The main clinical picture is the thickened skin covered in scales caused by the rapid proliferation of skin cells. Unfortunately, the pathogenesis of PsO is still not fully understood, although it seems that T-helper 17 (Th17) cells and the cytokines they produce, such as interleukin (IL)-17, IL-22 and IL-23, may play a critical role in the pathogenesis of PsO [7, 10].

Immune response in psoriasis

Although immune cells are relatively sparse in skin, recent reports have led to a reclassification of PsO from a skin disease to a T-cell mediated disease. The reason for the paradigm change is an observed increase in expansion and stimulation of the population of Th1, Th17 and T-helper 22 (Th22) lymphocytes, producing inflammatory cytokines, including tumor necrosis factor α (TNF-α), IL-17 and IL-22 [7, 11].

It seems that the most important factor in developing autoimmune diseases is cross-talk between the innate and adaptive immune systems.

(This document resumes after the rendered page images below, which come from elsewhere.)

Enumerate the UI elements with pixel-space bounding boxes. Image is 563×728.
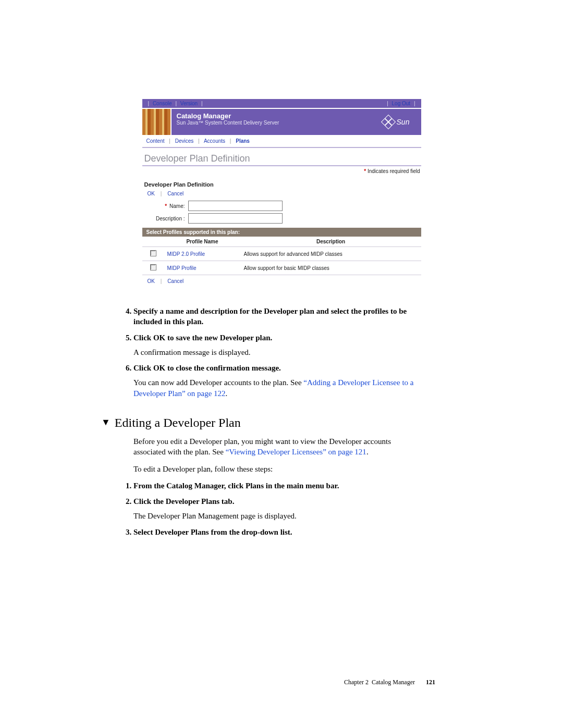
- topbar-logout-link[interactable]: Log Out: [392, 101, 411, 106]
- triangle-icon: ▼: [101, 417, 111, 427]
- catalog-manager-screenshot: | Console | Version | | Log Out | Catalo…: [142, 99, 421, 290]
- name-label: * Name:: [148, 203, 185, 209]
- required-field-note: * Indicates required field: [142, 166, 421, 176]
- profiles-col-name: Profile Name: [164, 237, 241, 247]
- profile-checkbox[interactable]: [150, 250, 156, 256]
- ok-button[interactable]: OK: [148, 191, 155, 196]
- button-row-bottom: OK | Cancel: [148, 278, 419, 284]
- edit-step-3: Select Developer Plans from the drop-dow…: [133, 527, 420, 537]
- page-footer: Chapter 2 Catalog Manager 121: [344, 678, 435, 686]
- intro-paragraph-2: To edit a Developer plan, follow these s…: [133, 464, 420, 474]
- xref-viewing-licensees[interactable]: “Viewing Developer Licensees” on page 12…: [226, 448, 366, 456]
- description-field[interactable]: [188, 213, 283, 224]
- banner-title-block: Catalog Manager Sun Java™ System Content…: [172, 109, 372, 135]
- menu-accounts[interactable]: Accounts: [204, 138, 225, 144]
- banner-title: Catalog Manager: [177, 112, 366, 120]
- topbar-console-link[interactable]: Console: [153, 101, 172, 106]
- profile-desc: Allow support for basic MIDP classes: [241, 261, 421, 275]
- name-field[interactable]: [188, 201, 283, 211]
- profiles-header-bar: Select Profiles supported in this plan:: [142, 228, 421, 237]
- profile-name-link[interactable]: MIDP Profile: [167, 265, 197, 271]
- table-row: MIDP 2.0 Profile Allows support for adva…: [142, 247, 421, 261]
- books-graphic: [142, 109, 172, 135]
- topbar-version-link[interactable]: Version: [180, 101, 198, 106]
- description-label: Description :: [148, 216, 185, 221]
- sun-icon: [381, 115, 395, 129]
- profiles-col-desc: Description: [241, 237, 421, 247]
- cancel-button[interactable]: Cancel: [167, 278, 183, 284]
- step-5: Click OK to save the new Developer plan.…: [133, 332, 420, 358]
- sun-text: Sun: [397, 118, 410, 126]
- page-title: Developer Plan Definition: [144, 153, 421, 164]
- ok-button[interactable]: OK: [148, 278, 155, 284]
- table-row: MIDP Profile Allow support for basic MID…: [142, 261, 421, 275]
- menu-content[interactable]: Content: [146, 138, 165, 144]
- edit-step-1: From the Catalog Manager, click Plans in…: [133, 480, 420, 491]
- profile-desc: Allows support for advanced MIDP classes: [241, 247, 421, 261]
- cancel-button[interactable]: Cancel: [167, 191, 183, 196]
- sun-logo-box: Sun: [372, 109, 421, 135]
- banner-subtitle: Sun Java™ System Content Delivery Server: [177, 120, 366, 126]
- profiles-table: Profile Name Description MIDP 2.0 Profil…: [142, 237, 421, 275]
- profile-checkbox[interactable]: [150, 264, 156, 270]
- button-row-top: OK | Cancel: [148, 191, 419, 196]
- step-6: Click OK to close the confirmation messa…: [133, 363, 420, 399]
- step-4: Specify a name and description for the D…: [133, 306, 420, 327]
- page-number: 121: [426, 678, 435, 686]
- profile-name-link[interactable]: MIDP 2.0 Profile: [167, 251, 205, 257]
- form-area: OK | Cancel * Name: Description :: [142, 191, 421, 228]
- document-body: Specify a name and description for the D…: [115, 306, 420, 537]
- menu-plans[interactable]: Plans: [236, 138, 250, 144]
- topbar: | Console | Version | | Log Out |: [142, 99, 421, 108]
- intro-paragraph: Before you edit a Developer plan, you mi…: [133, 436, 420, 458]
- section-heading-editing: ▼Editing a Developer Plan: [101, 414, 420, 431]
- edit-step-2: Click the Developer Plans tab. The Devel…: [133, 496, 420, 522]
- main-menubar: Content | Devices | Accounts | Plans: [142, 135, 421, 148]
- menu-devices[interactable]: Devices: [175, 138, 194, 144]
- form-section-title: Developer Plan Definition: [144, 181, 421, 188]
- banner: Catalog Manager Sun Java™ System Content…: [142, 108, 421, 135]
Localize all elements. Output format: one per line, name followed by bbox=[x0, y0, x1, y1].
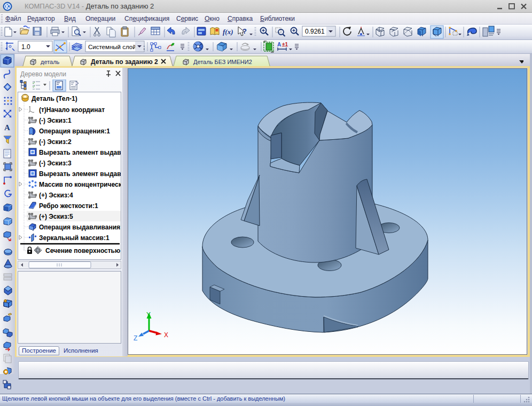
svg-text:Вырезать элемент выдавл: Вырезать элемент выдавл bbox=[39, 149, 121, 156]
svg-text:f(x): f(x) bbox=[223, 28, 233, 36]
svg-text:Деталь по заданию 2: Деталь по заданию 2 bbox=[91, 58, 158, 66]
svg-text:Деталь (Тел-1): Деталь (Тел-1) bbox=[32, 95, 77, 102]
svg-text:деталь: деталь bbox=[41, 59, 60, 65]
svg-text:(-) Эскиз:2: (-) Эскиз:2 bbox=[39, 138, 72, 146]
svg-text:Деталь БЕЗ ИМЕНИ2: Деталь БЕЗ ИМЕНИ2 bbox=[193, 59, 252, 65]
svg-text:±1: ±1 bbox=[282, 42, 288, 47]
svg-text:(-) Эскиз:3: (-) Эскиз:3 bbox=[39, 160, 72, 167]
svg-text:X: X bbox=[164, 331, 168, 339]
svg-text:1.0: 1.0 bbox=[21, 43, 30, 51]
svg-text:Сечение поверхностью:1: Сечение поверхностью:1 bbox=[45, 247, 121, 254]
svg-text:Зеркальный массив:1: Зеркальный массив:1 bbox=[39, 234, 109, 242]
svg-text:Массив по концентрическ: Массив по концентрическ bbox=[39, 181, 121, 188]
svg-text:Вырезать элемент выдавл: Вырезать элемент выдавл bbox=[39, 170, 121, 178]
svg-text:Z: Z bbox=[134, 335, 137, 342]
svg-text:(т)Начало координат: (т)Начало координат bbox=[39, 106, 105, 114]
svg-text:A: A bbox=[4, 123, 10, 132]
svg-text:(+) Эскиз:4: (+) Эскиз:4 bbox=[39, 192, 73, 199]
svg-text:(+) Эскиз:5: (+) Эскиз:5 bbox=[39, 213, 73, 220]
svg-text:Операция вращения:1: Операция вращения:1 bbox=[39, 128, 110, 135]
svg-text:(-) Эскиз:1: (-) Эскиз:1 bbox=[39, 117, 72, 124]
svg-text:А: А bbox=[277, 42, 281, 47]
svg-text:Операция выдавливания:1: Операция выдавливания:1 bbox=[39, 224, 121, 231]
svg-text:Ребро жесткости:1: Ребро жесткости:1 bbox=[39, 202, 98, 210]
svg-text:Y: Y bbox=[146, 311, 151, 319]
svg-text:0.9261: 0.9261 bbox=[305, 28, 325, 35]
svg-text:?: ? bbox=[242, 27, 247, 35]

The IL-23/IL-17 axis, TNF-α, dendritic cells (DCs) and keratinocytes [9, 12] all contribute; DCs, along with macrophages, B and T lymphocytes, secrete IL-23, which stimulates Th17 cells to differentiate and proliferate [13]. Furthermore, strong activation of Th17 cells stimulated by IL-23 leads to skin inflammation and hyperproliferation of keratinocytes [7, 12-14].

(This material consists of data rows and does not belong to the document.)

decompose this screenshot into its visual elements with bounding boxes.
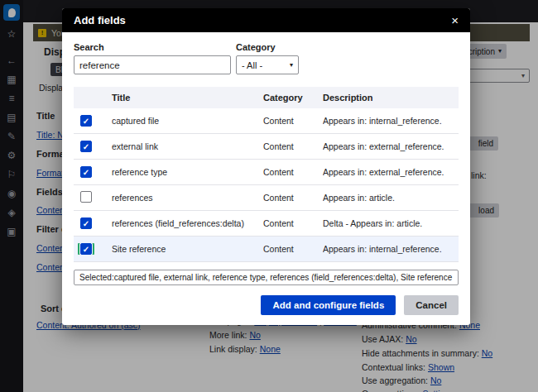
field-category: Content (263, 193, 323, 203)
row-checkbox[interactable] (80, 218, 92, 229)
field-description: Appears in: internal_reference. (323, 116, 459, 126)
cancel-button[interactable]: Cancel (404, 295, 459, 315)
field-category: Content (263, 141, 323, 151)
category-label: Category (236, 42, 299, 52)
category-column-header: Category (263, 93, 323, 103)
table-row[interactable]: Site reference Content Appears in: inter… (74, 237, 459, 262)
table-row[interactable]: references Content Appears in: article. (74, 185, 459, 211)
row-checkbox[interactable] (80, 166, 92, 178)
chevron-down-icon: ▾ (290, 62, 293, 69)
close-icon[interactable]: × (451, 14, 459, 26)
add-and-configure-button[interactable]: Add and configure fields (261, 295, 396, 315)
dialog-body: Search Category - All - ▾ Title Category… (62, 32, 470, 325)
title-column-header: Title (112, 93, 263, 103)
field-title: Site reference (112, 244, 263, 254)
field-description: Appears in: article. (323, 193, 459, 203)
table-row[interactable]: references (field_references:delta) Cont… (74, 211, 459, 237)
field-title: references (112, 193, 263, 203)
field-description: Appears in: external_reference. (323, 167, 459, 177)
field-title: references (field_references:delta) (112, 218, 263, 228)
category-selected-value: - All - (242, 60, 262, 70)
table-header-row: Title Category Description (74, 87, 459, 108)
category-control: Category - All - ▾ (236, 42, 299, 74)
description-column-header: Description (323, 93, 459, 103)
row-checkbox[interactable] (80, 115, 92, 127)
field-title: external link (112, 141, 263, 151)
row-checkbox[interactable] (80, 243, 92, 255)
field-description: Appears in: internal_reference. (323, 244, 459, 254)
row-checkbox[interactable] (80, 191, 92, 203)
dialog-footer: Add and configure fields Cancel (74, 295, 459, 315)
add-fields-dialog: Add fields × Search Category - All - ▾ T… (62, 8, 470, 325)
table-row[interactable]: captured file Content Appears in: intern… (74, 108, 459, 134)
search-input[interactable] (74, 55, 231, 74)
category-select[interactable]: - All - ▾ (236, 55, 299, 74)
dialog-header: Add fields × (62, 8, 470, 32)
search-label: Search (74, 42, 231, 52)
field-category: Content (263, 116, 323, 126)
field-category: Content (263, 244, 323, 254)
field-description: Delta - Appears in: article. (323, 218, 459, 228)
dialog-title: Add fields (74, 14, 451, 26)
field-description: Appears in: external_reference. (323, 141, 459, 151)
field-category: Content (263, 167, 323, 177)
table-row[interactable]: reference type Content Appears in: exter… (74, 160, 459, 185)
field-title: captured file (112, 116, 263, 126)
field-category: Content (263, 218, 323, 228)
search-control: Search (74, 42, 231, 74)
fields-table: Title Category Description captured file… (74, 87, 459, 262)
table-row[interactable]: external link Content Appears in: extern… (74, 134, 459, 160)
field-title: reference type (112, 167, 263, 177)
selected-fields-summary: Selected:captured file, external link, r… (74, 270, 459, 285)
filter-controls: Search Category - All - ▾ (74, 42, 459, 80)
row-checkbox[interactable] (80, 141, 92, 152)
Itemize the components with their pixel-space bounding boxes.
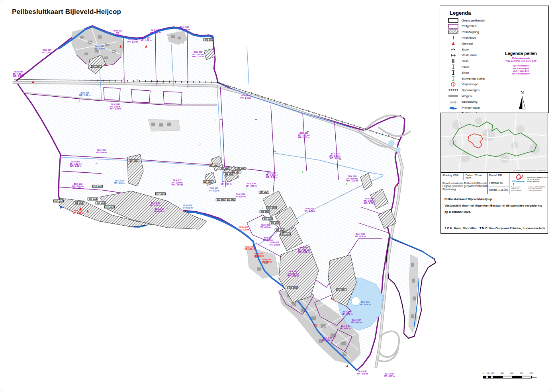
- meta-schaal: Schaal: 1:11.000: [487, 187, 509, 194]
- gemaal-icon: [119, 43, 122, 45]
- logo-org-name: HOOGHEEMRAADSCHAPDE STICHTSE RIJNLANDEN: [527, 177, 548, 183]
- peilgebied-icon: [447, 24, 459, 29]
- meta-datum: Datum: 23 mei 2025: [464, 173, 487, 180]
- peilgebied-label: BLH_020VP: 0,00 m: [182, 205, 192, 209]
- north-arrow: N: [516, 90, 528, 111]
- meta-formaat: Formaat: A0: [487, 180, 509, 187]
- peilgebied-label: BLH_036VP: -0,20 m: [239, 226, 249, 231]
- peilgebied-label: BLH_038VP: 0,30 m: [254, 253, 264, 257]
- scale-bar-segments: [483, 376, 532, 378]
- peilgebied-label: BLH_050VP: -0,05 m: [260, 224, 271, 228]
- meta-paraaf: Paraaf: MR: [487, 173, 509, 180]
- peilafwijking-label: 025_afw1: [259, 191, 269, 194]
- gemaal-icon: [32, 78, 35, 81]
- legend-item-gemaal: Gemaal: [447, 41, 548, 47]
- peilgebied-label: BLH_068VP: -1,60 m: [179, 26, 190, 31]
- peilgebied-label: BLH_043ZP: 0,00 m /WP: -0,05 m: [288, 271, 299, 277]
- peilgebied-label: BLH_002ZP: -1,90 m /WP: -2,00 m: [70, 161, 81, 168]
- peilgebied-label: BLH_012ZP: -1,00 m /WP: -1,50 m: [72, 183, 84, 190]
- legend-item-label: Peilgebied: [462, 24, 476, 28]
- legend-item-label: Stuw: [462, 48, 469, 51]
- peilafwijking-label: 002_afw1: [91, 65, 102, 68]
- peilafwijking-label: 022_afw2: [226, 199, 236, 201]
- statement-line3: op 8 oktober 2025.: [444, 210, 471, 214]
- legend-item-label: Vispassage: [462, 82, 478, 86]
- peilgebied-label: BLH_037VP: 0,20 m: [245, 246, 254, 250]
- peilafwijking-label: 022_afw6: [224, 173, 234, 176]
- legend-item-spoor: Spoorwegen: [447, 87, 548, 93]
- scale-bar-tick: 0: [483, 372, 484, 374]
- legend-item-grens: Grens peilbesluit: [447, 18, 548, 23]
- peilafwijking-label: 008_afw1: [204, 39, 214, 41]
- signature-voorzitter: J.C.H. Haan, Voorzitter: [444, 226, 477, 230]
- logo-address: Poldermolen 2Postbus 5503990 GJ Houten: [511, 186, 521, 191]
- peilgebied-label: BLH_008WP: -1,80 m: [79, 92, 90, 96]
- inset-attribution: Esri Nederland, Community Maps Contribut…: [512, 170, 546, 172]
- scale-bar-unit: Meters: [532, 376, 537, 378]
- peilgebied-label: BLH_041VP: -0,40 m: [357, 371, 368, 375]
- peilgebied-label: BLH_008ZP: -1,65 m /WP: -1,70 m: [192, 51, 204, 58]
- legend-item-label: Stuwende duiker: [462, 77, 485, 80]
- peilafwijking-label: 014_afw6: [104, 206, 115, 209]
- peilafwijking-label: 055_afw6: [280, 233, 291, 236]
- legend-peilen: Legenda peilen PeilgebiedscodeType peil:…: [494, 51, 548, 75]
- peilgebied-label: BLH_018VP: -0,10 m: [150, 202, 161, 207]
- legend-item-label: Grens peilbesluit: [462, 19, 485, 22]
- legend-item-bebouwing: Bebouwing: [447, 99, 548, 105]
- gemaal-icon: [346, 362, 349, 365]
- peilgebied-label: BLH_028ZP: -0,90 m /WP: -1,10 m: [346, 176, 358, 182]
- legend-peilen-title: Legenda peilen: [494, 51, 548, 56]
- peilgebied-label: BLH_031VP: 0,10 m: [235, 193, 245, 198]
- scale-bar-tick: 800: [520, 372, 523, 374]
- north-arrow-icon: [518, 96, 527, 109]
- peilgebied-label: BLH_030VP: -0,50 m: [246, 183, 257, 187]
- inset-map-canvas: [441, 113, 547, 172]
- stuw-icon: [447, 47, 459, 52]
- peilgebied-label: BLH_019VP: -0,30 m: [154, 208, 165, 213]
- legend-item-label: Sifon: [462, 71, 469, 74]
- inlaat-icon: [447, 64, 459, 69]
- peilschaal-icon: [447, 35, 459, 40]
- peilgebied-label: BLH_003VP:-1,60 m: [114, 30, 122, 37]
- peilafwijking-label: 014_afw3: [88, 198, 98, 201]
- peilafwijking-label: 022_afw5: [236, 167, 246, 170]
- gemaal-icon: [104, 61, 107, 64]
- legend-item-label: Gemaal: [462, 42, 473, 45]
- peilafwijking-label: 017_afw1: [155, 193, 166, 195]
- hdsr-logo-icon: [510, 174, 526, 185]
- legend-item-duiker: Stuwende duiker: [447, 76, 548, 82]
- legend-item-label: Vaste dam: [462, 53, 477, 57]
- afwijking-icon: [447, 29, 459, 34]
- legend-item-label: Peilafwijking: [462, 30, 479, 34]
- peilafwijking-label: 014_afw1: [129, 160, 139, 162]
- gemaal-icon: [79, 205, 82, 208]
- legend-item-wegen: Wegen: [447, 93, 548, 99]
- wegen-icon: [447, 94, 459, 98]
- peilgebied-label: BLH_046VP: -0,70 m: [342, 311, 353, 315]
- inset-map: Esri Nederland, Community Maps Contribut…: [440, 113, 548, 173]
- spoor-icon: [447, 88, 459, 92]
- legend-item-label: Spoorwegen: [462, 88, 480, 92]
- peilgebied-label: BLH_011VP: -1,90 m: [96, 149, 107, 154]
- grens-icon: [447, 18, 459, 23]
- peilafwijking-label: 043_afw1: [336, 289, 346, 291]
- legend-item-peilschaal: Peilschaal: [447, 35, 548, 41]
- peilafwijking-label: 022_afw1: [216, 199, 226, 201]
- statement-panel: Peilbesluitkaart Bijleveld-Heijcop Vastg…: [440, 194, 548, 234]
- peilgebied-label: BLH_034ZP: -0,60 m /WP: -0,70 m: [364, 198, 375, 205]
- peilgebied-label: BLH_039VP: 0,50 m: [262, 259, 272, 263]
- legend-item-label: Peilschaal: [462, 36, 476, 40]
- legend-item-primair: Primair water: [447, 105, 548, 111]
- vastedam-icon: [447, 53, 459, 58]
- scale-bar-tick: 100: [486, 372, 489, 374]
- peilgebied-label: BLH_010VP: -1,40 m: [241, 95, 251, 99]
- peilgebied-label: BLH_027ZP: -1,10 m /WP: -1,20 m: [329, 153, 341, 160]
- scale-bar-tick: 1.000: [529, 372, 533, 374]
- peilafwijking-label: 021_afw3: [220, 167, 230, 170]
- peilgebied-label: BLH_024VP: -0,67 m: [221, 181, 232, 185]
- legend-item-vispassage: Vispassage: [447, 82, 548, 88]
- north-label: N: [516, 90, 528, 96]
- peilgebied-label: BLH_051VP: 0,20 m: [263, 237, 273, 241]
- peilafwijking-label: 055_afw5: [275, 229, 285, 232]
- meta-betreft: Betreft actualisatie Peilbesluit Bijleve…: [441, 180, 487, 194]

In response to a stressor factor, such as physical trauma or antigen stimuli, DCs in the skin are activated and present the antigen to naïve T lymphocytes [9, 13]; as a result, activated T lymphocytes differentiate into type Th1, type Th17, and type Th22 cells [9]. Disturbed levels of inflammatory molecules such as C-reactive protein, fibrinogen, interferon α (IFN-α), interferon γ (IFN-γ), IL-2, IL-6, IL-8, IL-12, IL-15, and IL-18 may be responsible for the development of comorbidities [9, 15, 16]. This dysregulation in patients with PsO can promote the development of atherosclerosis, and contribute to the development of insulin resistance and type II diabetes mellitus [9]. Additionally, elevated levels of cytokines may influence the development of depression (with a prominent inflammatory role of IL-6) [9, 17].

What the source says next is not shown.